Of the lines in the data below, write out exactly those from the one holding "For every named target in this 902×2576" through the one holding "EDITORIAL (269, 1793)", both included.

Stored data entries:
--

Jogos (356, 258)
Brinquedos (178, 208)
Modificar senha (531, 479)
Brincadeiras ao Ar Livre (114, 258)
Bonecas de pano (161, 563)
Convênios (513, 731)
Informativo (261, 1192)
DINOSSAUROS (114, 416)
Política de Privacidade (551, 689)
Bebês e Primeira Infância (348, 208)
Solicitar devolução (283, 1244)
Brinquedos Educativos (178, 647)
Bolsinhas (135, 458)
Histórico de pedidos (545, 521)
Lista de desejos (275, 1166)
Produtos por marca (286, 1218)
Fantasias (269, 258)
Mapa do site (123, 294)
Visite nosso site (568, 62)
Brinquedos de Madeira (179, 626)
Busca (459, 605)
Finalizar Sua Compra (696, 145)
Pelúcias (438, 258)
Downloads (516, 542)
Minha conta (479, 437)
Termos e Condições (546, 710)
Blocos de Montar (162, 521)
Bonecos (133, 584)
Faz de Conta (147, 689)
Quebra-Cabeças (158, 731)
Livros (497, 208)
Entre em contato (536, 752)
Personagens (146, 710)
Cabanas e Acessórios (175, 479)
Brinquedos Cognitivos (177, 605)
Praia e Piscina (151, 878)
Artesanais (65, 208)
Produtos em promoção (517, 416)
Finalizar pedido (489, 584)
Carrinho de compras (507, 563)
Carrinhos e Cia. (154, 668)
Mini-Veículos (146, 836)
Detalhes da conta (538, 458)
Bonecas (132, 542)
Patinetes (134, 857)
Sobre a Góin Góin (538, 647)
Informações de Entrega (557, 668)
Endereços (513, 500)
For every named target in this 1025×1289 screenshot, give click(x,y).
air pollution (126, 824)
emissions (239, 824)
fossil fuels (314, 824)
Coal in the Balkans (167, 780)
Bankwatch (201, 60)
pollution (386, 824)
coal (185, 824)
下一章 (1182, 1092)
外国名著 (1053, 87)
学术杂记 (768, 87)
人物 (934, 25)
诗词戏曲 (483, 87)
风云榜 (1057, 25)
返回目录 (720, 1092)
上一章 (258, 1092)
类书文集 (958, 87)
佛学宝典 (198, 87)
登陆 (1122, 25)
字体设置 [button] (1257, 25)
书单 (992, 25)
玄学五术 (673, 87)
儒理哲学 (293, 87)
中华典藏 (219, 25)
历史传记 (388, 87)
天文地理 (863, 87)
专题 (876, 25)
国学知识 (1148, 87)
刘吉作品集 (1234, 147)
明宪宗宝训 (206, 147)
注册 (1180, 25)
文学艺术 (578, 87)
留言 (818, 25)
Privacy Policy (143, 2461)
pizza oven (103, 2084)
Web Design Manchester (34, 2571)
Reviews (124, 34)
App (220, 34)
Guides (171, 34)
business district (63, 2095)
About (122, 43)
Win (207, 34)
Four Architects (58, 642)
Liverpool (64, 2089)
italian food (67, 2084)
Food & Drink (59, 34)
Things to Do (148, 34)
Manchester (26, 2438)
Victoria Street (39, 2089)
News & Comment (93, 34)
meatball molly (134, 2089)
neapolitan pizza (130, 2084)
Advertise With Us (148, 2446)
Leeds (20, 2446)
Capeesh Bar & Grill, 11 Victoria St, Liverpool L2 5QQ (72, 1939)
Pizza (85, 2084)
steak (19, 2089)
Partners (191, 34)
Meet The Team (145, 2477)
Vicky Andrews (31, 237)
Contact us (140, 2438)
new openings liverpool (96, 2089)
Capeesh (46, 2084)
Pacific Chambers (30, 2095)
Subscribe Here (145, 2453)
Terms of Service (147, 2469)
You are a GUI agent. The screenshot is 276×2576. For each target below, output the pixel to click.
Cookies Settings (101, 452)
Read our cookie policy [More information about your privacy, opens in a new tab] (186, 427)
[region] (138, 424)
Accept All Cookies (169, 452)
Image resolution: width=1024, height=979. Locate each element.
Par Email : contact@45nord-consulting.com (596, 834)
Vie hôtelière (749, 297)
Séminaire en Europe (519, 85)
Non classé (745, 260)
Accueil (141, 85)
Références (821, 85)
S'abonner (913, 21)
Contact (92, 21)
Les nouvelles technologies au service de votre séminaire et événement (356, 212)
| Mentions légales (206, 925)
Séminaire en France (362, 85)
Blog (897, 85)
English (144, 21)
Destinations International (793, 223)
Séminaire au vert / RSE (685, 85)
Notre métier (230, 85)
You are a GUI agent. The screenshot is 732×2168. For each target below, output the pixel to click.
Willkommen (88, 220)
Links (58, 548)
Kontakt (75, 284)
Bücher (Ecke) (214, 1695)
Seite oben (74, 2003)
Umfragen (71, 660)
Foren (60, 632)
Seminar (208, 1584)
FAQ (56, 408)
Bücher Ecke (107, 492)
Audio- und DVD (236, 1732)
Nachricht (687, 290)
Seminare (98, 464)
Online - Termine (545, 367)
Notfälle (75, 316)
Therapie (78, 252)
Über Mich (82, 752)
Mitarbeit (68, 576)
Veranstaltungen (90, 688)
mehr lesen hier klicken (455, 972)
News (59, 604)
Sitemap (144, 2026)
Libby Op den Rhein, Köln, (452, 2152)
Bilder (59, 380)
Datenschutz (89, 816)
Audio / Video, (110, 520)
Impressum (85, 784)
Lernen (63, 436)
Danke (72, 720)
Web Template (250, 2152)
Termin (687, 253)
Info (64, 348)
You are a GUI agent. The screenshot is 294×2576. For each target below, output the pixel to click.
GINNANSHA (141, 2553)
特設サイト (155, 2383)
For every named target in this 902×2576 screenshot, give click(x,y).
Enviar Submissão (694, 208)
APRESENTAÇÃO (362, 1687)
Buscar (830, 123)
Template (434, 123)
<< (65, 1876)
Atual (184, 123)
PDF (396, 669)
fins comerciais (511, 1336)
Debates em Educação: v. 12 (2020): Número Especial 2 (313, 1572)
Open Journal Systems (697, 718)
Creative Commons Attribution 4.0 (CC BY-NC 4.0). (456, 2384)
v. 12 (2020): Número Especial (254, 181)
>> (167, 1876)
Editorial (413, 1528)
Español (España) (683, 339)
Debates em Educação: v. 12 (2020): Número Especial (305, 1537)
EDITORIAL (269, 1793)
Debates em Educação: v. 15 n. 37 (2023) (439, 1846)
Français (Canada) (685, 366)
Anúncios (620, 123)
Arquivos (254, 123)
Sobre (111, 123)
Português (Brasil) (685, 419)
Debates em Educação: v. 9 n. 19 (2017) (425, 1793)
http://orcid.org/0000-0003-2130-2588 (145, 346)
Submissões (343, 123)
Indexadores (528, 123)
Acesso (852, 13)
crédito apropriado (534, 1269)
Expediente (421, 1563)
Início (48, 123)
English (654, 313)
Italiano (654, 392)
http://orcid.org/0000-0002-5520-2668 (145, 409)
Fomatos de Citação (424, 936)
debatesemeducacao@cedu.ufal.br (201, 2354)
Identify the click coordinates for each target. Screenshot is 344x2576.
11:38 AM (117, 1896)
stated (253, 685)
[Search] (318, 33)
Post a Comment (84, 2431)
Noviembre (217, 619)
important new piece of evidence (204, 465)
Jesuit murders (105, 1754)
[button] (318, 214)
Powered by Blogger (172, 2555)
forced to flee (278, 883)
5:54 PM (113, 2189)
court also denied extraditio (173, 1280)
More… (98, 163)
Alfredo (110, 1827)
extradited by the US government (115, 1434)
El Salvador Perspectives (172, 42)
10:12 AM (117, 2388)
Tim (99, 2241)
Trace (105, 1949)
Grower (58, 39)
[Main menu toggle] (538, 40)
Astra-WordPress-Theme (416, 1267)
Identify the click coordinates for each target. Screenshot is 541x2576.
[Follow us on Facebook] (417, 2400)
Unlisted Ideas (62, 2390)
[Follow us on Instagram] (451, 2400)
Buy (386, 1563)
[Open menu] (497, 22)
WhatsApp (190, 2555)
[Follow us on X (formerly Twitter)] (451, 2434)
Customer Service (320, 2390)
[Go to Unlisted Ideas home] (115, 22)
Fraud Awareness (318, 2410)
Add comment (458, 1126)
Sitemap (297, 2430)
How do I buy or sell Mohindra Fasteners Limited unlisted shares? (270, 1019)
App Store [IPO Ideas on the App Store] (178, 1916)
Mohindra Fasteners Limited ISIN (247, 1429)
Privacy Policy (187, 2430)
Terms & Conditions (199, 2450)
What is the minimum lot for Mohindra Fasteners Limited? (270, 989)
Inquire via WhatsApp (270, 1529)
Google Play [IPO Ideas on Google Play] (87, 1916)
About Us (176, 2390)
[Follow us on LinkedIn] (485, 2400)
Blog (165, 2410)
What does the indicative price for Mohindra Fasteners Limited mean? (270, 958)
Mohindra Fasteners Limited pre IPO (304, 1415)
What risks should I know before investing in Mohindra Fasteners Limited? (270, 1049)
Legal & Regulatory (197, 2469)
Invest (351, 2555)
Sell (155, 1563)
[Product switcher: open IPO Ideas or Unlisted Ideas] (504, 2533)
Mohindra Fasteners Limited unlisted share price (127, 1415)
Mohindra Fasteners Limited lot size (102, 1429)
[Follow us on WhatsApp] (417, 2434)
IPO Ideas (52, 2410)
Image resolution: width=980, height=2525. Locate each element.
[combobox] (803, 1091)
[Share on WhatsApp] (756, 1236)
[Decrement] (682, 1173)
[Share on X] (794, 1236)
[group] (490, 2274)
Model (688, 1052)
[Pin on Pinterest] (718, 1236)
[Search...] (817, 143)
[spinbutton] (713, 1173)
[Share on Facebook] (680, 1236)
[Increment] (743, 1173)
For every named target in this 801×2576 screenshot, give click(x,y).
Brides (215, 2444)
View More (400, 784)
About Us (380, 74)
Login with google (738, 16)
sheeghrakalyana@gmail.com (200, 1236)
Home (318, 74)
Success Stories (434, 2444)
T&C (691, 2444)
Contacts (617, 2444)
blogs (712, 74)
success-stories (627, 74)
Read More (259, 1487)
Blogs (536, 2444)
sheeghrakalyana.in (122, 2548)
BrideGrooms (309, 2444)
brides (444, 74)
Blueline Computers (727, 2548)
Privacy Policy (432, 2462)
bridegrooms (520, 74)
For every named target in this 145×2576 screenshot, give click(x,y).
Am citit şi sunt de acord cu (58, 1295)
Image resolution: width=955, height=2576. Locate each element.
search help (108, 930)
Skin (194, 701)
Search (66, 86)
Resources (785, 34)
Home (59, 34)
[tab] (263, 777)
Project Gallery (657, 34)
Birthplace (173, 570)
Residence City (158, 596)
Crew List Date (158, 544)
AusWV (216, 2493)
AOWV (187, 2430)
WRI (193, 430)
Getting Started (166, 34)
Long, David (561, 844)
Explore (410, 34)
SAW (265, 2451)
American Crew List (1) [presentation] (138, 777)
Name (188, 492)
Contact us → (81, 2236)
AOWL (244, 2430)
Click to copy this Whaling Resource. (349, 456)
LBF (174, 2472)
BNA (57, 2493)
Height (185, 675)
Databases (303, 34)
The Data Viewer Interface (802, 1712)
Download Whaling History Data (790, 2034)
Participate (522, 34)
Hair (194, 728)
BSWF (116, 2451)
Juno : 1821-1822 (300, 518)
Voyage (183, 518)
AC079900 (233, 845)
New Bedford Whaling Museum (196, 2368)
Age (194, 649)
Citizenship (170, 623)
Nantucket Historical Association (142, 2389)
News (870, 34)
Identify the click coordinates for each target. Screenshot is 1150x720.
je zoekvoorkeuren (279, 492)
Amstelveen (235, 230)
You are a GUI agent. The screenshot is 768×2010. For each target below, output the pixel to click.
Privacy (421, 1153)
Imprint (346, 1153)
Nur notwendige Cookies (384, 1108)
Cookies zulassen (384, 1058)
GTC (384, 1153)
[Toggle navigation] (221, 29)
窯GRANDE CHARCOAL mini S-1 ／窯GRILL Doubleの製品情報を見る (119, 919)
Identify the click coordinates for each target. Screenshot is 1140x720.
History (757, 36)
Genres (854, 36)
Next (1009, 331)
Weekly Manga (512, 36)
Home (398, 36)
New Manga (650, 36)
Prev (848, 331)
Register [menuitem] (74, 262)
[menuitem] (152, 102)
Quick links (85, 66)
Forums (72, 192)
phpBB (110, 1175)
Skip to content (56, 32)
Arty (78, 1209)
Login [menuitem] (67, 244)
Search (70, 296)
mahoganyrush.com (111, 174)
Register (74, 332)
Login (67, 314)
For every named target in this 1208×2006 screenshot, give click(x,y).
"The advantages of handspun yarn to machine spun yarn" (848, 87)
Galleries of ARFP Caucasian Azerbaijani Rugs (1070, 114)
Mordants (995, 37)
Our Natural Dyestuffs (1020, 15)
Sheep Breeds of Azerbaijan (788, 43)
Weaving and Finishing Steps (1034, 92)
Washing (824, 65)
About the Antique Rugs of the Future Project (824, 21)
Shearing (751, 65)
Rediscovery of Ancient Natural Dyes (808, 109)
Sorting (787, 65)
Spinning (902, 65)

--

→ Output for this exercise
For every named target in this 902×2576 screenshot, give click(x,y).
Enviar Submissão (694, 208)
APRESENTAÇÃO (362, 1687)
Buscar (830, 123)
Template (434, 123)
<< (65, 1876)
Atual (184, 123)
PDF (396, 669)
fins comerciais (511, 1336)
Debates em Educação: v. 12 (2020): Número Especial 2 (313, 1572)
Open Journal Systems (697, 718)
Creative Commons Attribution 4.0 (CC BY-NC 4.0). (456, 2384)
v. 12 (2020): Número Especial (254, 181)
>> (167, 1876)
Editorial (413, 1528)
Español (España) (683, 339)
Debates em Educação: v. 12 (2020): Número Especial (305, 1537)
EDITORIAL (269, 1793)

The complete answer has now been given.